How often do you use analogies when trying to explain things? I’ll bet you do it more often than you realize.
An analogy involves a comparison between two things, usually for the purpose of explanation or clarification. Analogies are an important part of human thinking. In fact, logician Patrick Hurley says “Analogical reasoning may be the most fundamental and most common of all rational processes.”1
When it comes to the Trinity, some theologians see the pursuit of an analogy as highly problematic, but I think it’s natural that Christians would seek an appropriate analogy to help explain or clarify this vital doctrine. Yet some analogies are stronger than others.
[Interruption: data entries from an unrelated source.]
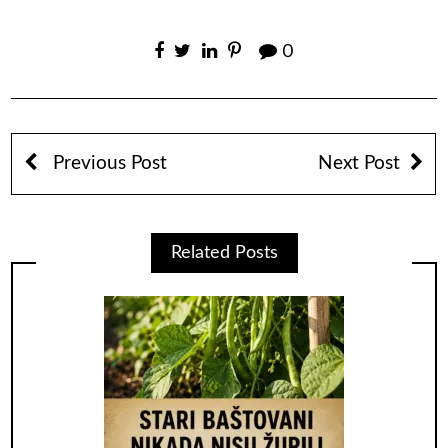
0
Previous Post
Next Post
Related Posts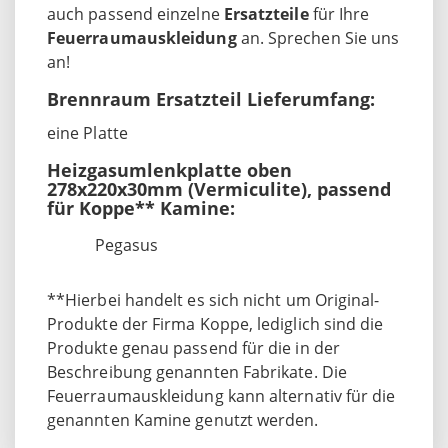
auch passend einzelne
Ersatzteile
für Ihre
Feuerraumauskleidung
an. Sprechen Sie uns
an!
Brennraum Ersatzteil Lieferumfang:
eine Platte
Heizgasumlenkplatte oben
278x220x30mm (Vermiculite), passend
für Koppe** Kamine:
Pegasus
**Hierbei handelt es sich nicht um Original-
Produkte der Firma Koppe, lediglich sind die
Produkte genau passend für die in der
Beschreibung genannten Fabrikate. Die
Feuerraumauskleidung kann alternativ für die
genannten Kamine genutzt werden.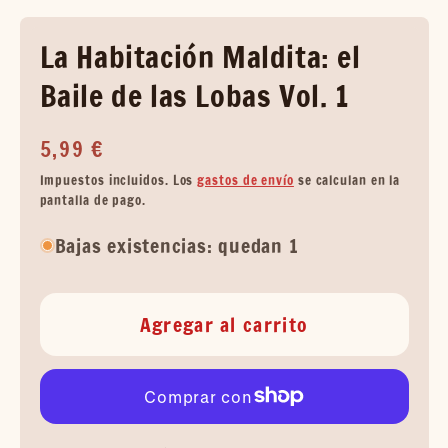
La Habitación Maldita: el
Baile de las Lobas Vol. 1
Precio
5,99 €
habitual
Impuestos incluidos. Los
gastos de envío
se calculan en la
pantalla de pago.
Bajas existencias: quedan 1
Agregar al carrito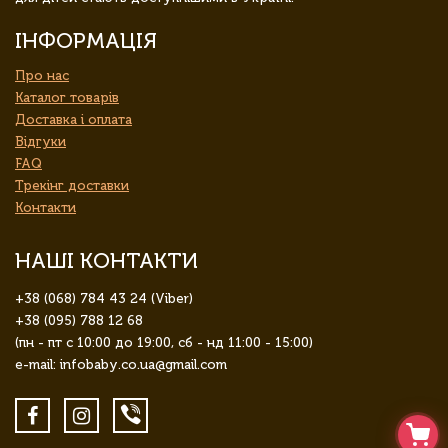
ІНФОРМАЦІЯ
Про нас
Каталог товарів
Доставка і оплата
Відгуки
FAQ
Трекінг доставки
Контакти
НАШІ КОНТАКТИ
+38 (068) 784 43 24 (Viber)
+38 (095) 788 12 68
(пн - пт с 10:00 до 19:00, сб - нд 11:00 - 15:00)
e-mail: infobaby.co.ua@gmail.com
Some time ago a person approached me on social media and asked about analogies for the Trinity. I present the question here along with my reply. I hope you’ll find the topic stimulating.
I know most analogies for the Trinity reflect a heresy, accidentally or otherwise. This is one I thought of and I’m wondering if it’s fallacious.
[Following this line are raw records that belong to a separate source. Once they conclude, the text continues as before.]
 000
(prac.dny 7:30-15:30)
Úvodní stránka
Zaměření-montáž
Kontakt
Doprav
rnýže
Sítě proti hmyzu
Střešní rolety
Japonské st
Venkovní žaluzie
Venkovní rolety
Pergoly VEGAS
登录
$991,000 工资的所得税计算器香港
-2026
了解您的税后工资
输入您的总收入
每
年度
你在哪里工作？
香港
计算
Humans are often thought of in a dualist nature, but I see a trinitarian nature in us: our soul (mind, will, emotions) = the Father; our physical bodies = the Son; and our spirit = Holy Spirit. One Being, three distinct aspects/persons. Given that we are created in his image and using the principle that God puts most/all spiritual truth in a parable form in creation, it seems that this would be an obvious idea.
A related question I’ve always had is, What is the difference between soul and spirit? Scripture seems to distinguish between them, but that difference is not obvious to me after much meditation.
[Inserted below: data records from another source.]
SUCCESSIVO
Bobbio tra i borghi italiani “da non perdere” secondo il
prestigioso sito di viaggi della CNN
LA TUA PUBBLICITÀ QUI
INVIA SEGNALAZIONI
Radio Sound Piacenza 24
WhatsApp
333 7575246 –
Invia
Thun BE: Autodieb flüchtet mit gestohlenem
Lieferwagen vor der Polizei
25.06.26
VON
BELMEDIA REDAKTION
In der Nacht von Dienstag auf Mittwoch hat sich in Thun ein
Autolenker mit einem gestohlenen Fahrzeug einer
Greetings. Many Christian theologians today are wary of using any analogies for the Trinity. The reason for caution is that God’s triune nature is unique. So, as you said, some of the analogies seem to have more in common with heretical views (tritheism, modalism, etc.).
However, human beings are made in God’s image—as you note—thus it seems that we can find ways to understand God’s nature by judiciously using analogical reasoning. Analogies by nature contain both similarities and dissimilarities (like and unlike) so virtually all analogies have weaknesses.2
St. Augustine (354-430), who is known for using psychological analogies, postulated a trinitarian analogy of the human mind consisting of intellect, memory, and will. Unfortunately, I’m not sure anyone today thinks of the mind in exactly that three-component way.
Some Christians propose—like you have—that a single human being is composed of body, soul, and spirit (called trichotomy). However, I think you can make a strong case that the Bible uses soul and spirit interchangeably and that everything the soul does the spirit does, and everything the spirit does the soul does. Compare Jesus being troubled in soul (John 12:27) and in spirit (John 13:21).3
Analogies I use with caution include the Augustinian reflection concerning love: the Trinity is analogous to a loving human family (the Father the Lover, the Son the Beloved, and the Holy Spirit the love that flows from them4). I also think threeness and oneness are evidenced in a triangle and unity and diversity are seen in the universe. A trinitarian analogy I’m working on is comparing the three persons in the Godhead to the three transcendentals: the true, the good, and the beautiful. It’s a work in progress.
I hope I’ve helped you think through the issue. Thanks for raising a stimulating topic.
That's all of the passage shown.